Mechanism of antineoplastic activity of lonidamine.

Lonidamine (LND) was initially introduced as an antispermatogenic agent. It was later found to have anticancer activity sensitizing tumors to chemo-, radio-, and photodynamic-therapy and hyperthermia. Although the mechanism of action remained unclear, LND treatment has been known to target metabolic pathways in cancer cells. It has been reported to alter the bioenergetics of tumor cells by inhibiting glycolysis and mitochondrial respiration, while indirect evidence suggested that it also inhibited l-lactic acid efflux from cells mediated by members of the proton-linked monocarboxylate transporter (MCT) family and also pyruvate uptake into the mitochondria by the mitochondrial pyruvate carrier (MPC). Recent studies have demonstrated that LND potently inhibits MPC activity in isolated rat liver mitochondria (Ki 2.5μM) and cooperatively inhibits l-lactate transport by MCT1, MCT2 and MCT4 expressed in Xenopus laevis oocytes with K0.5 and Hill coefficient values of 36-40μM and 1.65-1.85, respectively. In rat heart mitochondria LND inhibited the MPC with similar potency and uncoupled oxidation of pyruvate was inhibited more effectively (IC50~7μM) than other substrates including glutamate (IC50~20μM).
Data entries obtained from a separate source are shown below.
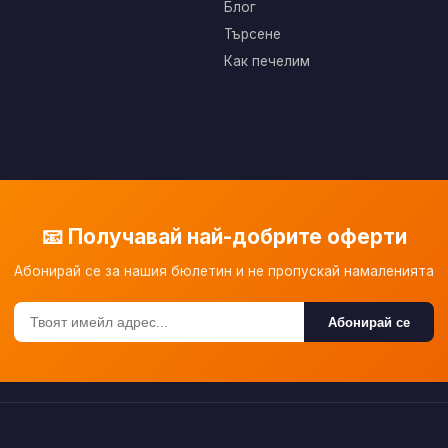
Блог
Търсене
Как печелим
📧 Получавай най-добрите оферти
Абонирай се за нашия бюлетин и не пропускай намаленията
Абонирай се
LND inhibits the succinate-ubiquinone reductase activity of respiratory Complex II without fully blocking succinate dehydrogenase activity. LND also induces cellular reactive oxygen species through Complex II and has been reported to promote cell death by suppression of the pentose phosphate pathway, which resulted in inhibition of NADPH and glutathione generation. We conclude that MPC inhibition is the most sensitive anti-tumour target for LND, with additional inhibitory effects on MCT-mediated l-lactic acid efflux, Complex II and glutamine/glutamate oxidation.